A good example is Google’s ad targeting system. When they started in the advertising business, Google executives were worried that users would reject advertising because it represents not what users want to find, but what others want them to find. So, Google has developed a sophisticated approach to advertising that much of the population uses to find what they’re looking for. Moore’s team in Pittsburgh continues to work on refinements to the methods used in Google’s advertising prioritization programs to make those searches even better and faster. He brings up the case of somebody typing “tahoe” into the Google search field, and making sure that if the user wants to learn something about Chevy Tahoe, he sees results related to the vehicle; but for Lake Tahoe, he sees those related to the Nevada city.
Moore points out that if Google doesn’t feel there’s a high likelihood that an ad will match the right thought in your mind, there will be no ads on the page at all.
Similarly, when working on Google’s shopping capability, his team strives to provide complete information related to the product you desire—including specifications, images, prices and reviews—and to display it in a way that's easy to select the right resource. Importantly, Google doesn’t actually provide the information. It attempts to select information from other sources that are relevant and reliable. Moore says shopping doesn’t require the user to understand everything in the world, just what is most useful to make shopping easier.
One might think that doing this heavy thinking is Moore’s biggest challenge; but when asked, he didn’t hesitate, noting his biggest challenge is making sure the types of people he wants to hire are aware that he wants to hire them.
Fact is, with as big as Google has become, with its widespread fame and popularity, Moore believes that many people, even within a few miles of his growing Pittsburgh office, don’t know the office is there and that Google is looking for people.
He continues to hire people with backgrounds in computer science or related fields.
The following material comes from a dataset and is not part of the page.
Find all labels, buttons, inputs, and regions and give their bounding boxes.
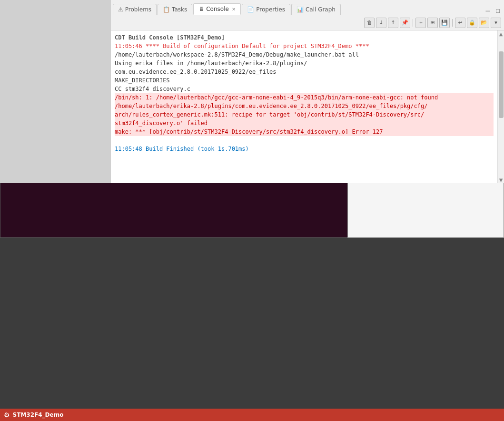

Moore describes the hiring process as friendly but rigorous, typically involving interviews with a half-dozen people for one opening. Google seeks people who are passionate about the product and, oh, who like to program software.
Once somebody is hired by Google, it may feel like he or she is drinking from the proverbial fire hose—exposed to lots of new ideas, both simple and complex and from many angles, much the way that Google’s search engine deals with the same type of big data.
So be comforted Google is doing it, so we don’t have to.